Hamburg. Behörde alarmiert: Kommen auf Hamburgs Spielstätten düstere Zeiten zu? Über höhere Ticketpreise ist das Problem nicht zu lösen.
Gehen in der Elbphilharmonie und anderen Kultur-Einrichtungen wegen der fast senkrecht steigenden Energiepreise bald die Lichter aus? Und das nicht nur energiesparend am Abend an den Außenfassaden, sondern generell? Im jüngsten Bericht der Kulturbehörde über die Betriebskosten-Situation von Elbphilharmonie und Laeiszhalle heißt es, heftig zugespitzt: „Die derzeitigen Entwicklungen bei den Energiekosten drohen zu einer existenziellen Belastung für die Betriebsgesellschaft (ELBG) zu werden.

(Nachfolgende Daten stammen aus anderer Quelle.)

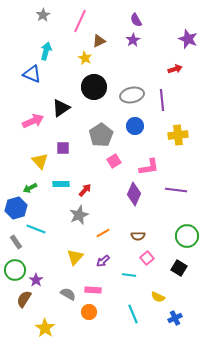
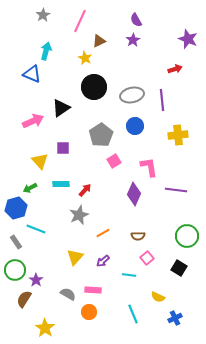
pink L-shape at (149, 167): rotated 90 degrees counterclockwise
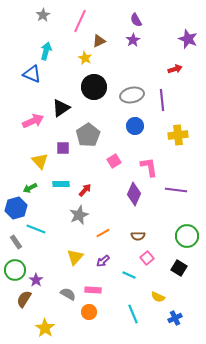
gray pentagon at (101, 135): moved 13 px left
cyan line at (129, 275): rotated 16 degrees clockwise
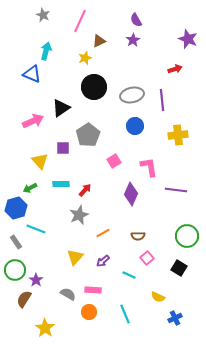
gray star at (43, 15): rotated 16 degrees counterclockwise
yellow star at (85, 58): rotated 24 degrees clockwise
purple diamond at (134, 194): moved 3 px left
cyan line at (133, 314): moved 8 px left
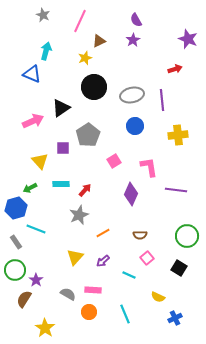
brown semicircle at (138, 236): moved 2 px right, 1 px up
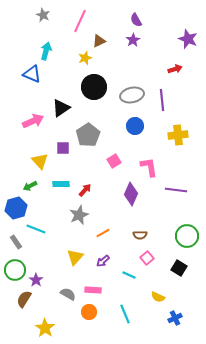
green arrow at (30, 188): moved 2 px up
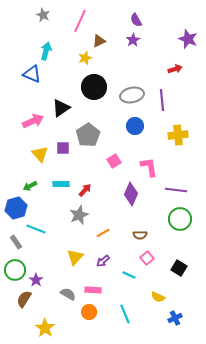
yellow triangle at (40, 161): moved 7 px up
green circle at (187, 236): moved 7 px left, 17 px up
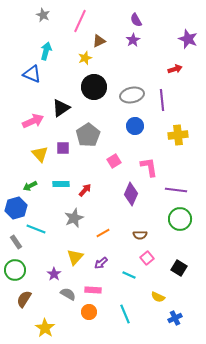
gray star at (79, 215): moved 5 px left, 3 px down
purple arrow at (103, 261): moved 2 px left, 2 px down
purple star at (36, 280): moved 18 px right, 6 px up
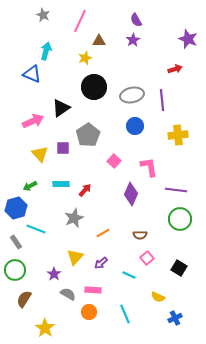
brown triangle at (99, 41): rotated 24 degrees clockwise
pink square at (114, 161): rotated 16 degrees counterclockwise
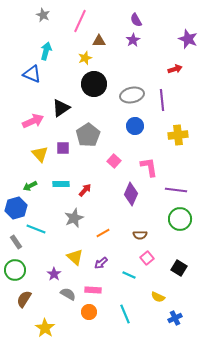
black circle at (94, 87): moved 3 px up
yellow triangle at (75, 257): rotated 30 degrees counterclockwise
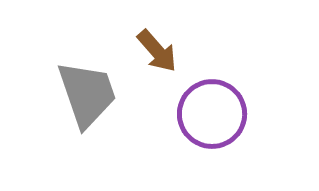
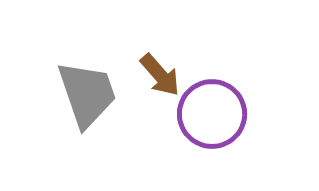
brown arrow: moved 3 px right, 24 px down
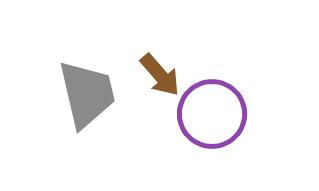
gray trapezoid: rotated 6 degrees clockwise
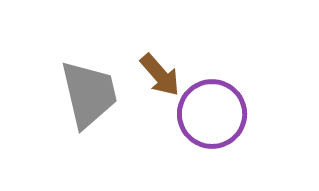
gray trapezoid: moved 2 px right
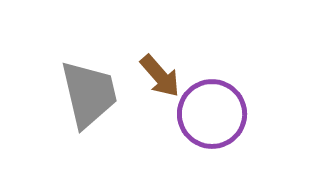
brown arrow: moved 1 px down
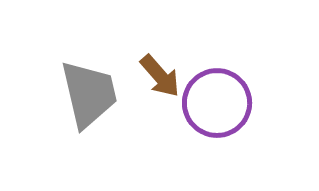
purple circle: moved 5 px right, 11 px up
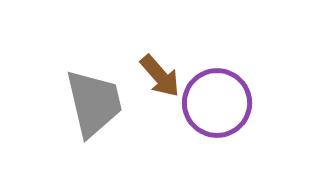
gray trapezoid: moved 5 px right, 9 px down
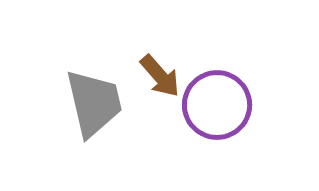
purple circle: moved 2 px down
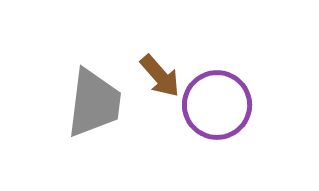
gray trapezoid: rotated 20 degrees clockwise
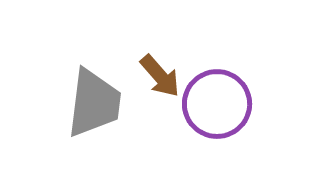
purple circle: moved 1 px up
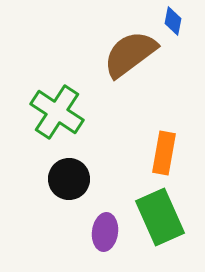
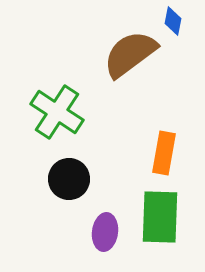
green rectangle: rotated 26 degrees clockwise
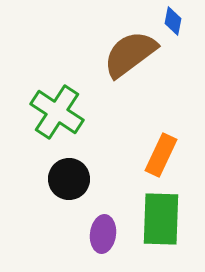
orange rectangle: moved 3 px left, 2 px down; rotated 15 degrees clockwise
green rectangle: moved 1 px right, 2 px down
purple ellipse: moved 2 px left, 2 px down
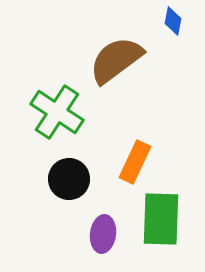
brown semicircle: moved 14 px left, 6 px down
orange rectangle: moved 26 px left, 7 px down
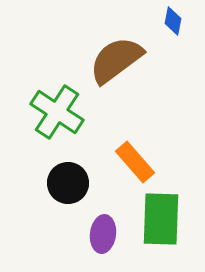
orange rectangle: rotated 66 degrees counterclockwise
black circle: moved 1 px left, 4 px down
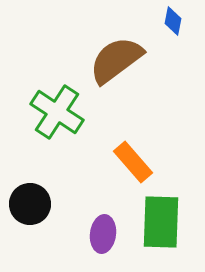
orange rectangle: moved 2 px left
black circle: moved 38 px left, 21 px down
green rectangle: moved 3 px down
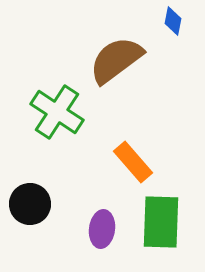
purple ellipse: moved 1 px left, 5 px up
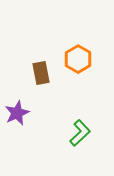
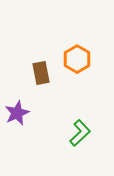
orange hexagon: moved 1 px left
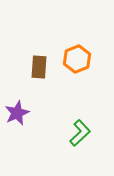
orange hexagon: rotated 8 degrees clockwise
brown rectangle: moved 2 px left, 6 px up; rotated 15 degrees clockwise
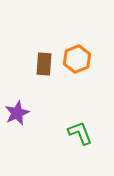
brown rectangle: moved 5 px right, 3 px up
green L-shape: rotated 68 degrees counterclockwise
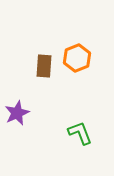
orange hexagon: moved 1 px up
brown rectangle: moved 2 px down
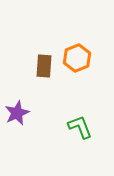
green L-shape: moved 6 px up
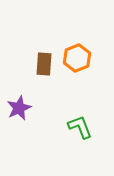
brown rectangle: moved 2 px up
purple star: moved 2 px right, 5 px up
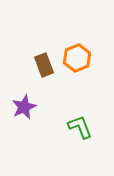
brown rectangle: moved 1 px down; rotated 25 degrees counterclockwise
purple star: moved 5 px right, 1 px up
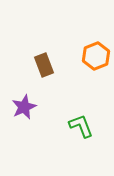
orange hexagon: moved 19 px right, 2 px up
green L-shape: moved 1 px right, 1 px up
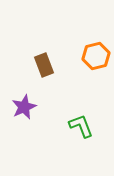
orange hexagon: rotated 8 degrees clockwise
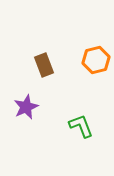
orange hexagon: moved 4 px down
purple star: moved 2 px right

Sollten sich die ohnehin schon hohen Energiekosten – in beiden Häusern aktuell knapp 1 Mio. Euro – so entwickeln, wie zum Teil prognostiziert, dürfte sich das ELBG-Defizit von derzeit ca. 2,6 Mio. Euro mindestens verdoppeln. Es erscheint unwahrscheinlich, dass in diesem Szenario das Defizit über entsprechendes Anheben des Plaza-Eintritts und der Vermietungspreise kompensiert werden kann.“
Energiekrise trifft auch die Elbphilharmonie
Die ersten konkreten Sparmaßnahmen haben schon vor Wochen Einzug in das Konzerthaus in der HafenCity gehalten: Seit dem 21. Juli wird das Foyerlicht nur noch während der Konzerte eingeschaltet. Auch die Plaza leuchtet nur noch während der Öffnungszeiten. Zusätzliche Einsparpotenziale prüfen die Verantwortlichen aktuell, hieß es aus der Pressestelle.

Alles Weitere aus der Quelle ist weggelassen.